=== Section Start ===
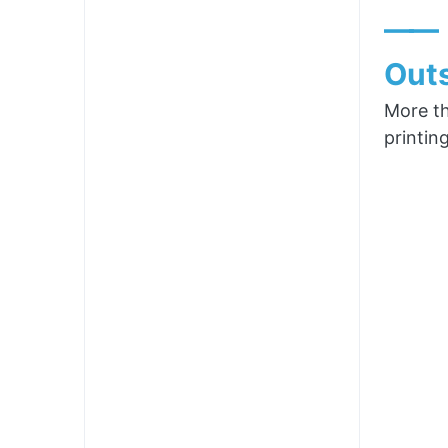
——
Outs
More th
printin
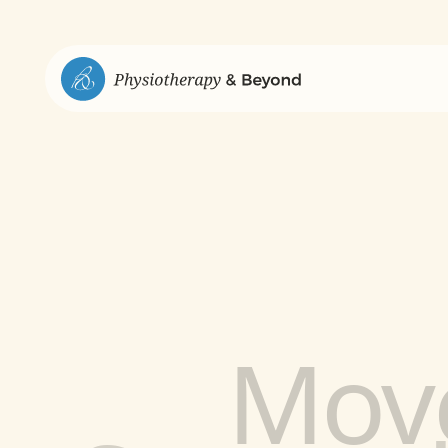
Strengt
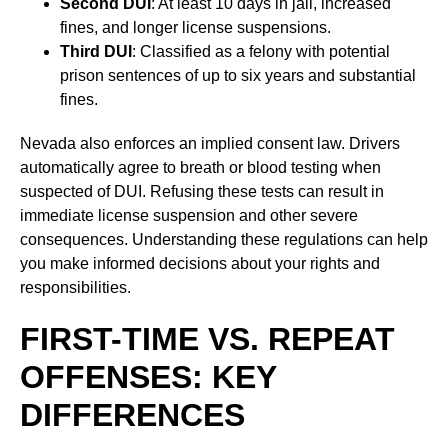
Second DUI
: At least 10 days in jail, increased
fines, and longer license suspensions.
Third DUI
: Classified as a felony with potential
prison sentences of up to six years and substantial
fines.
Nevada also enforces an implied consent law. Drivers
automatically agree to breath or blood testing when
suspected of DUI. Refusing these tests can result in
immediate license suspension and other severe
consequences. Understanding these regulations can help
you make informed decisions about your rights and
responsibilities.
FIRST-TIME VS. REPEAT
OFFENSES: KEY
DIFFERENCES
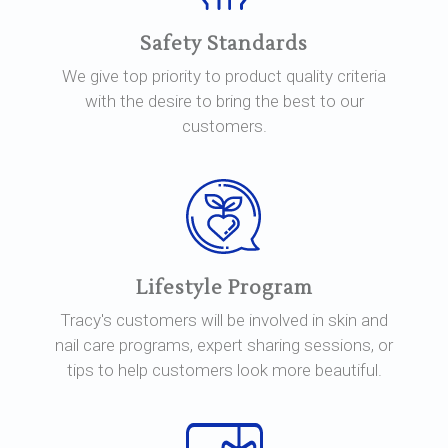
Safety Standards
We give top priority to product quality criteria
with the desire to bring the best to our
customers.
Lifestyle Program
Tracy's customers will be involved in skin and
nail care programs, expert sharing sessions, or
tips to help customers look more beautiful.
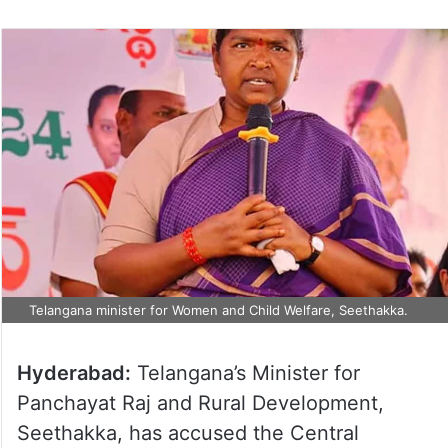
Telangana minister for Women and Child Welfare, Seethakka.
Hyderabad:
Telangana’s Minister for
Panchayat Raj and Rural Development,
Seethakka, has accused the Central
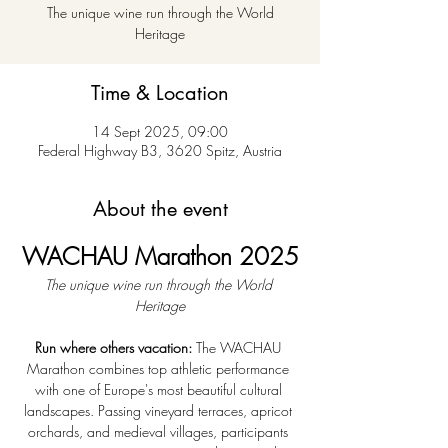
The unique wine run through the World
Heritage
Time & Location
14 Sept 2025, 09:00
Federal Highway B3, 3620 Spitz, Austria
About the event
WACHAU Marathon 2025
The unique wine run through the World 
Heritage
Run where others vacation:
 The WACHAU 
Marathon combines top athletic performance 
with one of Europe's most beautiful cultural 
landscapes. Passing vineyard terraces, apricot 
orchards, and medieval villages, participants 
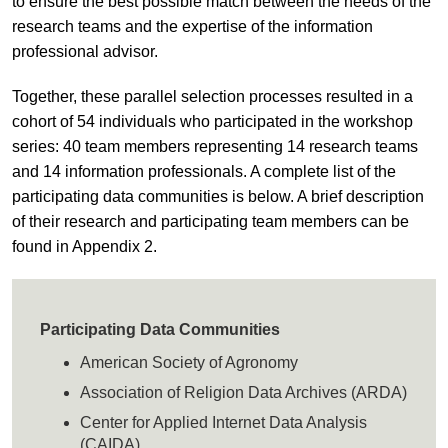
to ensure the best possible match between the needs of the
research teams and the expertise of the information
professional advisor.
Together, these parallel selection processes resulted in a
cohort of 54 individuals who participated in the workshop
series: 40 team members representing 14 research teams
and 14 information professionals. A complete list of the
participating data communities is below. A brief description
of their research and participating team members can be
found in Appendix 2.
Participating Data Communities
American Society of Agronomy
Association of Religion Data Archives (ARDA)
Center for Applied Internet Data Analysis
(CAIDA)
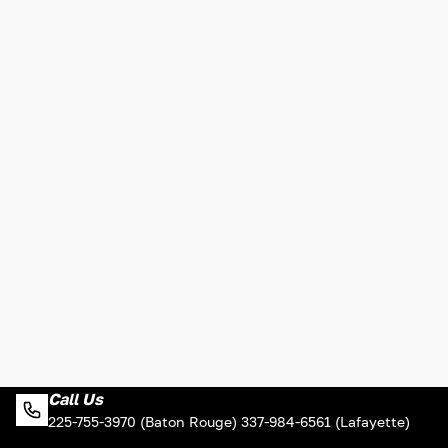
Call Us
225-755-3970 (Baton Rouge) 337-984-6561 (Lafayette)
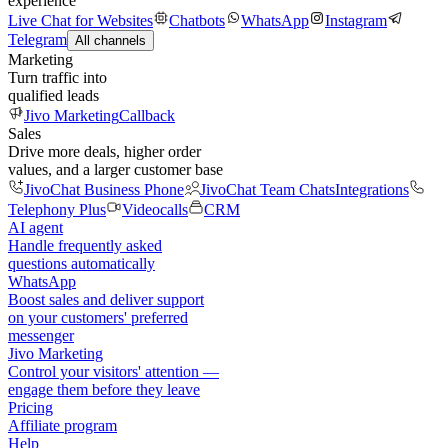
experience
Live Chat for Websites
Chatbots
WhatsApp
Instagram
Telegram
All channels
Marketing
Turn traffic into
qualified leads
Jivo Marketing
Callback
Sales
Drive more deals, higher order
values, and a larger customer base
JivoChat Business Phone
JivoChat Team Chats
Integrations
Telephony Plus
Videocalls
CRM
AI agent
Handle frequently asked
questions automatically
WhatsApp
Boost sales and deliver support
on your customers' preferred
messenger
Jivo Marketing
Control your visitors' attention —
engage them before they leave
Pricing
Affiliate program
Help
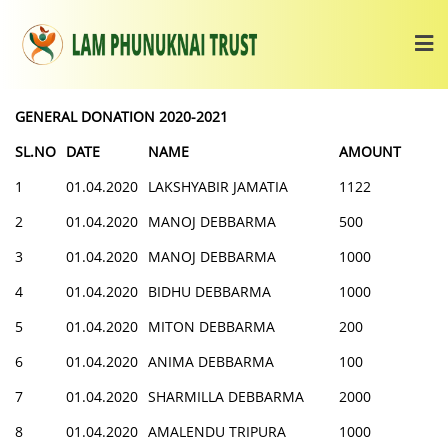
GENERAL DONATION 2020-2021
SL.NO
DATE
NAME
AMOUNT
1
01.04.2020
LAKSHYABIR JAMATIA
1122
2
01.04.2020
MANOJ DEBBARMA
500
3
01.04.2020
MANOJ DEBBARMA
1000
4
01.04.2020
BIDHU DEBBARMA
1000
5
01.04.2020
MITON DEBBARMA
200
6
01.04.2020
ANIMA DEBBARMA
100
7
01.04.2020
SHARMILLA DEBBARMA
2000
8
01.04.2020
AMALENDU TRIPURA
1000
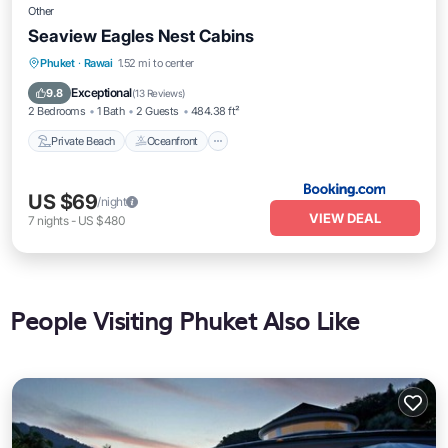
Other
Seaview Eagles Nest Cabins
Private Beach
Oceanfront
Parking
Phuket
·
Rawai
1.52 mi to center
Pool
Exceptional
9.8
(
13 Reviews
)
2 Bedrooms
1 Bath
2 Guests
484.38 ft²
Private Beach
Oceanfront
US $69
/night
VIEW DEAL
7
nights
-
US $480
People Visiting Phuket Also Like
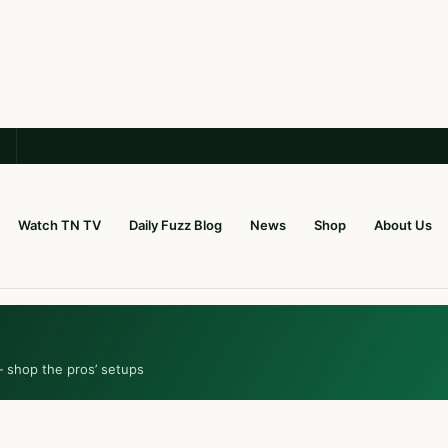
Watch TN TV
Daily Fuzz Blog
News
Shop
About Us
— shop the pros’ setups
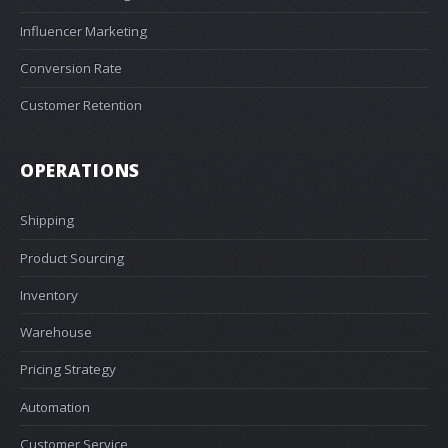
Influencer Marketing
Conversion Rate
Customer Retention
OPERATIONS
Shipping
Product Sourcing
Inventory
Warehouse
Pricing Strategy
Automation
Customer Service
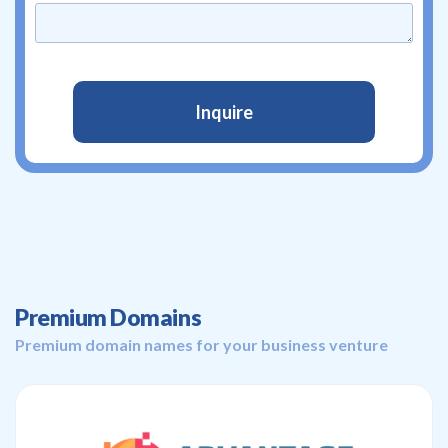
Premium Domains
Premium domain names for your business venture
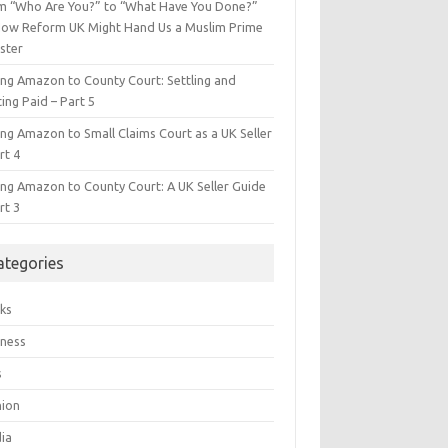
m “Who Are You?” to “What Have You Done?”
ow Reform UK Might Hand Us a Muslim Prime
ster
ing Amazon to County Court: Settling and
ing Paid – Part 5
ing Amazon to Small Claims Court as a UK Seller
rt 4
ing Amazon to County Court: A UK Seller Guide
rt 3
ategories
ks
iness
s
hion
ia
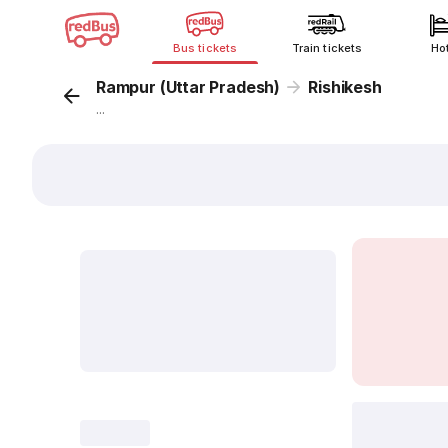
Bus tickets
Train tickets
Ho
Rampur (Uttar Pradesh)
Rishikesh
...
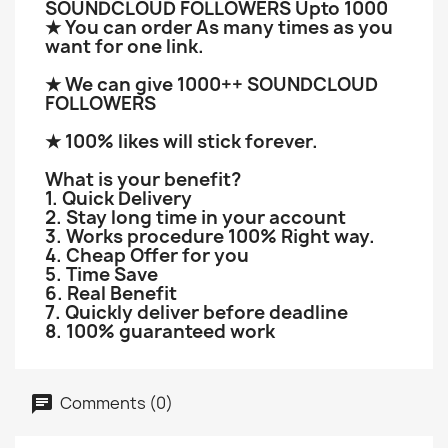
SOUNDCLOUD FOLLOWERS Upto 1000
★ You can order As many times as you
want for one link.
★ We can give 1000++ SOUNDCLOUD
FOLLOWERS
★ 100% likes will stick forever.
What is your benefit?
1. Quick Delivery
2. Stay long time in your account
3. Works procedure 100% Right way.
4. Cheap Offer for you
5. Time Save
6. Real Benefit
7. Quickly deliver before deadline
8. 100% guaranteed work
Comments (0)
=== Section End ===
→ Action item: Without the pictures, print the whole listing exactly as given.

→ Output of the exercise:
——
Outs
More th
printin
Strengt
Second DUI
: At least 10 days in jail, increased
fines, and longer license suspensions.
Third DUI
: Classified as a felony with potential
prison sentences of up to six years and substantial
fines.
Nevada also enforces an implied consent law. Drivers
automatically agree to breath or blood testing when
suspected of DUI. Refusing these tests can result in
immediate license suspension and other severe
consequences. Understanding these regulations can help
you make informed decisions about your rights and
responsibilities.
FIRST-TIME VS. REPEAT
OFFENSES: KEY
DIFFERENCES
Safety Standards
We give top priority to product quality criteria
with the desire to bring the best to our
customers.
Lifestyle Program
Tracy's customers will be involved in skin and
nail care programs, expert sharing sessions, or
tips to help customers look more beautiful.
Telangana minister for Women and Child Welfare, Seethakka.
Hyderabad:
Telangana’s Minister for
Panchayat Raj and Rural Development,
Seethakka, has accused the Central
The unique wine run through the World
Heritage
Time & Location
14 Sept 2025, 09:00
Federal Highway B3, 3620 Spitz, Austria
About the event
WACHAU Marathon 2025
The unique wine run through the World 
Heritage
Run where others vacation:
 The WACHAU 
Marathon combines top athletic performance 
with one of Europe's most beautiful cultural 
landscapes. Passing vineyard terraces, apricot 
orchards, and medieval villages, participants 
to ensure the best possible match between the needs of the
research teams and the expertise of the information
professional advisor.
Together, these parallel selection processes resulted in a
cohort of 54 individuals who participated in the workshop
series: 40 team members representing 14 research teams
and 14 information professionals. A complete list of the
participating data communities is below. A brief description
of their research and participating team members can be
found in Appendix 2.
Participating Data Communities
American Society of Agronomy
Association of Religion Data Archives (ARDA)
Center for Applied Internet Data Analysis
(CAIDA)
Call Us
225-755-3970 (Baton Rouge) 337-984-6561 (Lafayette)
experience
Live Chat for Websites
Chatbots
WhatsApp
Instagram
Telegram
All channels
Marketing
Turn traffic into
qualified leads
Jivo Marketing
Callback
Sales
Drive more deals, higher order
values, and a larger customer base
JivoChat Business Phone
JivoChat Team Chats
Integrations
Telephony Plus
Videocalls
CRM
AI agent
Handle frequently asked
questions automatically
WhatsApp
Boost sales and deliver support
on your customers' preferred
messenger
Jivo Marketing
Control your visitors' attention —
engage them before they leave
Pricing
Affiliate program
Help
GENERAL DONATION 2020-2021
SL.NO
DATE
NAME
AMOUNT
1
01.04.2020
LAKSHYABIR JAMATIA
1122
2
01.04.2020
MANOJ DEBBARMA
500
3
01.04.2020
MANOJ DEBBARMA
1000
4
01.04.2020
BIDHU DEBBARMA
1000
5
01.04.2020
MITON DEBBARMA
200
6
01.04.2020
ANIMA DEBBARMA
100
7
01.04.2020
SHARMILLA DEBBARMA
2000
8
01.04.2020
AMALENDU TRIPURA
1000
Other
Seaview Eagles Nest Cabins
Private Beach
Oceanfront
Parking
Phuket
·
Rawai
1.52 mi to center
Pool
Exceptional
9.8
(
13 Reviews
)
2 Bedrooms
1 Bath
2 Guests
484.38 ft²
Private Beach
Oceanfront
US $69
/night
VIEW DEAL
7
nights
-
US $480
People Visiting Phuket Also Like
Watch TN TV
Daily Fuzz Blog
News
Shop
About Us
— shop the pros’ setups
Influencer Marketing
Conversion Rate
Customer Retention
OPERATIONS
Shipping
Product Sourcing
Inventory
Warehouse
Pricing Strategy
Automation
Customer Service
Premium Domains
Premium domain names for your business venture
m “Who Are You?” to “What Have You Done?”
ow Reform UK Might Hand Us a Muslim Prime
ster
ing Amazon to County Court: Settling and
ing Paid – Part 5
ing Amazon to Small Claims Court as a UK Seller
rt 4
ing Amazon to County Court: A UK Seller Guide
rt 3
ategories
ks
iness
s
hion
ia
Bus tickets
Train tickets
Ho
Rampur (Uttar Pradesh)
Rishikesh
...
SOUNDCLOUD FOLLOWERS Upto 1000
★ You can order As many times as you
want for one link.
★ We can give 1000++ SOUNDCLOUD
FOLLOWERS
★ 100% likes will stick forever.
What is your benefit?
1. Quick Delivery
2. Stay long time in your account
3. Works procedure 100% Right way.
4. Cheap Offer for you
5. Time Save
6. Real Benefit
7. Quickly deliver before deadline
8. 100% guaranteed work
Comments (0)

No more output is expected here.